In a previous book, Molly Lefebure told Coleridge’s story. In “The Bondage of Love,” it is Sara’s turn, and a very different story it is. Drawing on hitherto unpublished correspondence, Lefebure argues that Sara was not only a strong and intelligent woman but an emergent feminist, whose expectations of intellectual equality in marriage were molded by the radical ideology of the French Revolution. Like the 1970s, the 1790s witnessed a highly selective change in attitudes to marriage, and the young Coleridge, for all his political radicalism, was far more traditional than his future mate. A wife, he wrote, should exhibit a “docility of nature” that would dispose her to “adopt my opinions on all important subjects.”

If Sara repeatedly disappointed her husband on this score, in Lefebure’s account, she proved a steadfast and loyal wife and mother.

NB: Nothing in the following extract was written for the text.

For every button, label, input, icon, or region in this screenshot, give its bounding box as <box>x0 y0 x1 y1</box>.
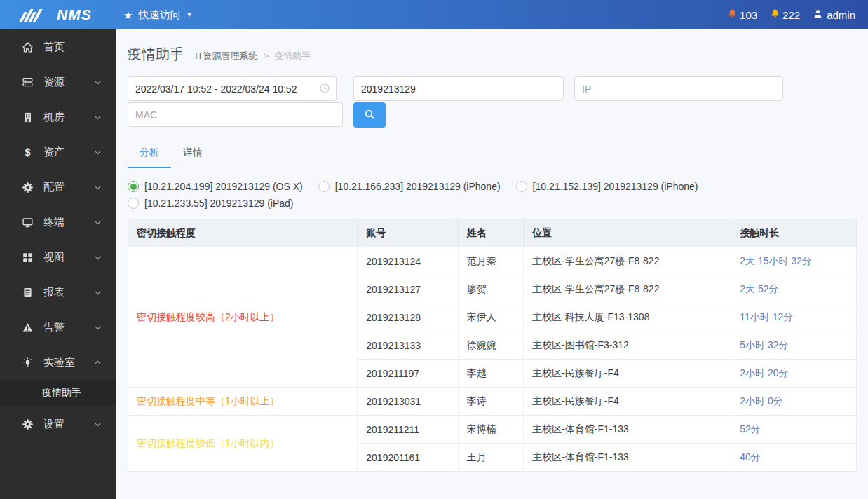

She was a careful housekeeper, whose eye for economies had been sharpened by a father’s bankruptcy. She delivered her first child herself and nursed a second through the smallpox only to watch him die months later from convulsions. Coleridge’s absence on both occasions was, as the book shows, regrettably predictable.

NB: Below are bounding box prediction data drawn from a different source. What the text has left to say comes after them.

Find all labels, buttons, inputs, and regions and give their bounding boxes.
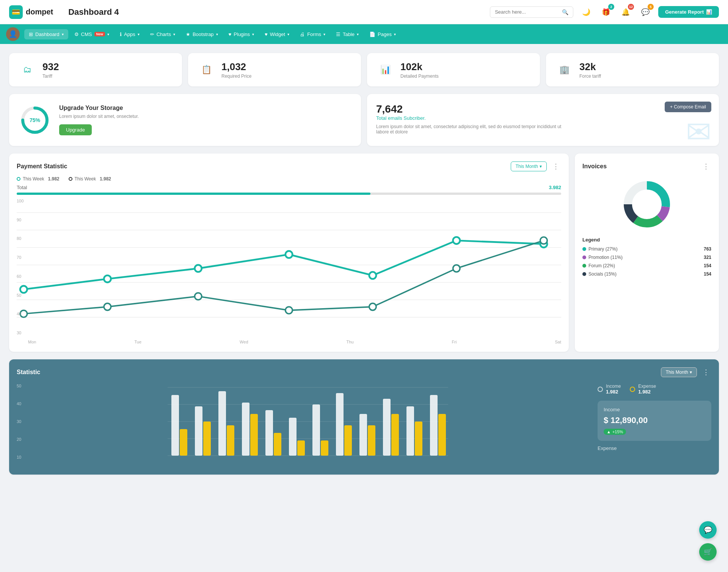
moon-icon[interactable]: 🌙 (579, 5, 593, 19)
sidebar-item-forms[interactable]: 🖨 Forms ▾ (295, 29, 330, 39)
legend-color-socials (582, 272, 586, 276)
invoices-legend-title: Legend (582, 237, 711, 243)
sidebar-item-apps[interactable]: ℹ Apps ▾ (115, 29, 144, 39)
cms-new-badge: New (94, 32, 105, 36)
forms-icon: 🖨 (300, 31, 305, 37)
invoices-card: Invoices ⋮ Legend (575, 154, 719, 352)
svg-rect-47 (336, 393, 344, 456)
svg-point-21 (453, 265, 460, 272)
detailed-payments-number: 102k (400, 61, 439, 73)
storage-title: Upgrade Your Storage (59, 105, 139, 111)
payment-more-button[interactable]: ⋮ (551, 161, 561, 172)
bootstrap-label: Bootstrap (193, 31, 214, 37)
apps-icon: ℹ (120, 31, 122, 37)
storage-info: Upgrade Your Storage Lorem ipsum dolor s… (59, 105, 139, 135)
sidebar-item-cms[interactable]: ⚙ CMS New ▾ (70, 29, 114, 39)
plugins-icon: ♥ (229, 31, 232, 37)
stats-row: 🗂 932 Tariff 📋 1,032 Required Price 📊 10… (9, 53, 719, 86)
sidebar-item-plugins[interactable]: ♥ Plugins ▾ (224, 29, 259, 39)
total-label: Total (17, 185, 27, 190)
svg-rect-51 (383, 399, 391, 456)
income-expense-row: Income 1.982 Expense 1.982 (598, 384, 711, 395)
forms-label: Forms (307, 31, 321, 37)
bell-badge: 12 (628, 4, 634, 10)
svg-rect-54 (415, 422, 422, 456)
this-month-button[interactable]: This Month ▾ (511, 161, 547, 171)
statistic-this-month-button[interactable]: This Month ▾ (661, 367, 697, 377)
income-detail-label: Income (604, 407, 705, 412)
logo-text: dompet (26, 8, 53, 16)
search-icon: 🔍 (562, 9, 568, 15)
legend-value-2: 1.982 (100, 176, 111, 182)
logo-icon: 💳 (9, 5, 23, 19)
expense-dot (630, 387, 635, 392)
income-badge-text: +15% (612, 429, 623, 434)
tariff-number: 932 (42, 61, 59, 73)
legend-color-promotion (582, 255, 586, 259)
bell-icon[interactable]: 🔔 12 (619, 5, 632, 19)
donut-svg (620, 178, 673, 231)
statistic-title: Statistic (17, 369, 40, 376)
stat-card-detailed-payments: 📊 102k Detailed Payments (367, 53, 540, 86)
svg-rect-42 (274, 433, 281, 456)
expense-value: 1.982 (638, 389, 656, 395)
sidebar-item-widget[interactable]: ♥ Widget ▾ (260, 29, 294, 39)
invoices-more-button[interactable]: ⋮ (701, 161, 711, 172)
tariff-label: Tariff (42, 74, 59, 79)
svg-point-18 (195, 293, 201, 300)
svg-rect-39 (242, 403, 249, 456)
svg-rect-56 (438, 414, 446, 456)
legend-dot-dark (69, 177, 72, 181)
logo: 💳 dompet (9, 5, 53, 19)
invoices-title: Invoices (582, 163, 607, 170)
income-detail-value: $ 12,890,00 (604, 415, 705, 425)
payment-total: Total 3.982 (17, 185, 561, 190)
sidebar-item-dashboard[interactable]: ⊞ Dashboard ▾ (24, 29, 68, 39)
force-tariff-label: Force tariff (579, 74, 601, 79)
stat-info-detailed-payments: 102k Detailed Payments (400, 61, 439, 79)
sidebar-item-table[interactable]: ☰ Table ▾ (331, 29, 363, 39)
storage-description: Lorem ipsum dolor sit amet, onsectetur. (59, 114, 139, 119)
chat-icon[interactable]: 💬 5 (639, 5, 652, 19)
sidebar-item-charts[interactable]: ✏ Charts ▾ (146, 29, 180, 39)
income-item: Income 1.982 (598, 384, 621, 395)
compose-email-button[interactable]: + Compose Email (665, 102, 711, 112)
payment-title: Payment Statistic (17, 163, 67, 170)
email-description: Lorem ipsum dolor sit amet, consectetur … (376, 124, 566, 135)
sidebar-item-bootstrap[interactable]: ★ Bootstrap ▾ (181, 29, 223, 39)
email-count: 7,642 (376, 103, 710, 115)
pages-icon: 📄 (369, 31, 375, 37)
upgrade-button[interactable]: Upgrade (59, 124, 92, 135)
stat-card-force-tariff: 🏢 32k Force tariff (546, 53, 719, 86)
expense-item: Expense 1.982 (630, 384, 656, 395)
sidebar-item-pages[interactable]: 📄 Pages ▾ (365, 29, 400, 39)
legend-val-forum: 154 (704, 263, 711, 268)
svg-point-14 (453, 237, 460, 244)
storage-progress: 75% (20, 105, 50, 135)
chevron-down-icon-widget: ▾ (287, 32, 289, 36)
legend-dot-teal (17, 177, 20, 181)
chevron-down-icon-apps: ▾ (138, 32, 140, 36)
search-input[interactable] (495, 9, 559, 15)
svg-rect-46 (321, 440, 328, 456)
storage-card: 75% Upgrade Your Storage Lorem ipsum dol… (9, 94, 361, 146)
line-chart-svg (17, 199, 561, 338)
chevron-down-icon-month: ▾ (540, 164, 542, 169)
y-axis: 100 90 80 70 60 50 40 30 (17, 199, 28, 335)
svg-point-10 (104, 276, 111, 282)
generate-report-button[interactable]: Generate Report 📊 (658, 6, 719, 18)
charts-label: Charts (157, 31, 171, 37)
statistic-more-button[interactable]: ⋮ (701, 367, 711, 378)
payment-legend: This Week 1.982 This Week 1.982 (17, 176, 561, 182)
svg-point-13 (369, 272, 376, 279)
table-icon: ☰ (336, 31, 340, 37)
gift-icon[interactable]: 🎁 2 (599, 5, 613, 19)
plugins-label: Plugins (234, 31, 250, 37)
statistic-card: Statistic This Month ▾ ⋮ 50 40 30 20 (9, 359, 719, 475)
svg-rect-44 (297, 440, 305, 456)
stat-info-tariff: 932 Tariff (42, 61, 59, 79)
legend-color-primary (582, 247, 586, 251)
statistic-month-label: This Month (666, 370, 688, 375)
widget-label: Widget (270, 31, 285, 37)
tariff-icon: 🗂 (18, 61, 36, 79)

It was Sara’s justifiable demand that Coleridge give up opium that drove him to the separation. Middle age brought the auspicious marriage of a brilliant daughter, the alcoholism of an equally brilliant son, and what Lefebure calls “the disillusioned, bed-rock camaraderie of long-established marriage.” At the end, we see Sara and Samuel as near neighbors in north London, meeting occasionally to reminisce about their children and their past.

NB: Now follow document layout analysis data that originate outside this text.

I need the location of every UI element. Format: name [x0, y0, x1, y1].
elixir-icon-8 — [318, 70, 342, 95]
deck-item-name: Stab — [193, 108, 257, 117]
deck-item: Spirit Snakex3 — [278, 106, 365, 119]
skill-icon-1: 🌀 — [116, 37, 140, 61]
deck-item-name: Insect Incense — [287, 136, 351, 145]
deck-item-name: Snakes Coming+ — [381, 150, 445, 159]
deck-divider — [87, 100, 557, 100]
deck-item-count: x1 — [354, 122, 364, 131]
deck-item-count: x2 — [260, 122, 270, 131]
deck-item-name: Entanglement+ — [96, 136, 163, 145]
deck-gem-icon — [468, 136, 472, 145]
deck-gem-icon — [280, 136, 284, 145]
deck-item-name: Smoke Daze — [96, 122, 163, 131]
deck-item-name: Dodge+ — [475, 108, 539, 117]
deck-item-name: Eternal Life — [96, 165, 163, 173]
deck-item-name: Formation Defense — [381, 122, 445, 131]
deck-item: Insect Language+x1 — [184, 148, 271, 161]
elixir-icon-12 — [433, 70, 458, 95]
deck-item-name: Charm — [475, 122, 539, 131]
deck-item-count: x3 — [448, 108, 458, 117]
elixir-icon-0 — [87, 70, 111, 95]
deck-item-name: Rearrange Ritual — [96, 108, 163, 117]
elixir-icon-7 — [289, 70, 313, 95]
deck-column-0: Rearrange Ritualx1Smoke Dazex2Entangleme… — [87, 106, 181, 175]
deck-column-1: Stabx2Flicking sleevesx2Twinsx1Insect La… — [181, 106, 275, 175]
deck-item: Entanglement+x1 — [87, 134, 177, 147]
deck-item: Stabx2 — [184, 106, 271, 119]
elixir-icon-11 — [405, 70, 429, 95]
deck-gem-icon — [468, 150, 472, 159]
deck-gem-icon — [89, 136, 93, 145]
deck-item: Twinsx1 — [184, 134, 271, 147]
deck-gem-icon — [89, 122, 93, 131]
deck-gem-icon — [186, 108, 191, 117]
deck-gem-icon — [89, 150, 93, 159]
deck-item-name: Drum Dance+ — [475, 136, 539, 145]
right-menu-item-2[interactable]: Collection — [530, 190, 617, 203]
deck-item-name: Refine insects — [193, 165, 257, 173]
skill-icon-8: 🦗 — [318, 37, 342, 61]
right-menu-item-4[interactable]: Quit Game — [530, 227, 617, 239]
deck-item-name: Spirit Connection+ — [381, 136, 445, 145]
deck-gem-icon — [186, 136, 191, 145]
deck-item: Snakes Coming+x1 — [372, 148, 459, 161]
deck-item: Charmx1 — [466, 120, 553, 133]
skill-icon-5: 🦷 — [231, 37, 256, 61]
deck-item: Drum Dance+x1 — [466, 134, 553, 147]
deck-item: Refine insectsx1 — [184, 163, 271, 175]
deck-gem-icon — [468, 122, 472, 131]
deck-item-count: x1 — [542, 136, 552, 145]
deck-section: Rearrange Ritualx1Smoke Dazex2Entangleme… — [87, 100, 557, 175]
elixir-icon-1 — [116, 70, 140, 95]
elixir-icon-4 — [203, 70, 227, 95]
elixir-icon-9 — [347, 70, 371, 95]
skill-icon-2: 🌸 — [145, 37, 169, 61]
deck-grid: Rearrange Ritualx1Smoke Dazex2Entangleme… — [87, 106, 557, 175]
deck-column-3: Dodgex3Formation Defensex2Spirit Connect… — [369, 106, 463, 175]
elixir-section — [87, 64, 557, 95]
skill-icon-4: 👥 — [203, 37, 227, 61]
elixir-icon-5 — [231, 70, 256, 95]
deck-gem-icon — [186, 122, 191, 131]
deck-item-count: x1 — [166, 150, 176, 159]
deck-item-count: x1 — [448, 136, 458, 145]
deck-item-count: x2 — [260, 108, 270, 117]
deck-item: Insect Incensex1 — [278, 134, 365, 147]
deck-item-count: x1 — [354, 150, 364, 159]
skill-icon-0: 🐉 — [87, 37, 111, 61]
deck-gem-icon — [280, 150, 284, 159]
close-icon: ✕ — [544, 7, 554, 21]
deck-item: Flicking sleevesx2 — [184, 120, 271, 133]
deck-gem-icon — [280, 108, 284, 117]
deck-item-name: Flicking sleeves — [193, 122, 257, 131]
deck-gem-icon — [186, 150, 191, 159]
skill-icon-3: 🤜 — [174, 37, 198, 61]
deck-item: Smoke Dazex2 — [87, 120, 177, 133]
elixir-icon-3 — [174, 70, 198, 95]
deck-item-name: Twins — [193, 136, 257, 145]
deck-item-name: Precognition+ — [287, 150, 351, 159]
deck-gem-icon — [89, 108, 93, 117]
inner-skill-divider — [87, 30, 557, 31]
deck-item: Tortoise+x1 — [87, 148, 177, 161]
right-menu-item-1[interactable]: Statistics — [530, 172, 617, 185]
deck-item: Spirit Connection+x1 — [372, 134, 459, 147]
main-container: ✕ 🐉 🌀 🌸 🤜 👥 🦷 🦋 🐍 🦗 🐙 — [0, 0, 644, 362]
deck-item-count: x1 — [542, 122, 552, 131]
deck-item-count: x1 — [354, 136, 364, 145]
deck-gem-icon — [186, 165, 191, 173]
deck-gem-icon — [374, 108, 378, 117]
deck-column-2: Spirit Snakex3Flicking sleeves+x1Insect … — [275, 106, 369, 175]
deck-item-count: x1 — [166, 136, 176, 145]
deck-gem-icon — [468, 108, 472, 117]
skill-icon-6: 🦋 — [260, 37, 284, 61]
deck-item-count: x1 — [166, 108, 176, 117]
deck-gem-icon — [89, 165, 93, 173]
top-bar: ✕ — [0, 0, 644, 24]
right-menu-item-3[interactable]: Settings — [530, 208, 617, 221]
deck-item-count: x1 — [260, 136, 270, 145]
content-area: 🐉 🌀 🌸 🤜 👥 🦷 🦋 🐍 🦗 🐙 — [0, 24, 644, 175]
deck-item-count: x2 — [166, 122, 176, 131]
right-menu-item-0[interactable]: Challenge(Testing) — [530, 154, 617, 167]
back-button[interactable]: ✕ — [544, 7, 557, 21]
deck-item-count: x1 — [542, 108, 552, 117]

Marriage ought not to be anatomized without a delicate scalpel, and Lefebure’s indignant defense of Sara verges on special pleading. To her credit, she does not indulge in easy moralizing about Coleridge’s opium habit--the biological mechanisms of addiction were not understood in the 1790s, and the drug was as commonly prescribed for pain as aspirin is today. She does however blame opium for the failure of the marriage, and dismisses Coleridge’s criticisms of Sara as an addict’s desperate attempts to deny responsibility and guilt. Coleridge himself she presents as a kind of metaphysical whirling dervish, a spoiled visionary whose irresistible charm masked a pathological need for admiration. That Sara said yes to such an unlikely fellow is put down not to any solid virtues but to his occult powers--"the poor woman . . . had fallen under Coleridge’s spell and was totally enchanted by him.” Coleridge’s writing is presented as Sara might have seen it, as a source of income or a rival. Our perspective is often that of the kitchen or laundry, where we are invited to share her resentment of the “privileged role of the exclusive man of letters” and to join the “sisterhood of domestic slavery” she in turn shares with Nanny, the tubercular maid. If such perspectives offer insight into the social history of marriage, they surely tend to oversimplify Coleridge. His mind and art--his greatness, in short--disappear from the field of view, deepening our sense that Sara would not or could not share her husband’s work any more than he shared hers. This, indeed, became his major complaint.

Such indignities to the husband may be the price of a spirited attempt to rehabilitate the wife. In the latter attempt the book must be judged a success: As represented by Lefebure, Sara wins our respect and admiration. More important however than her vindication is Lefebure’s recovery, in rich and evocative detail, of the quality of Sara’s experience--of how and what a remarkable and representative woman saw, felt, and thought nearly 200 years ago. Despite its lurid title, “The Bondage of Love” exemplifies the power of a revisionist history to recover a more complete past, and does so more winningly, indeed.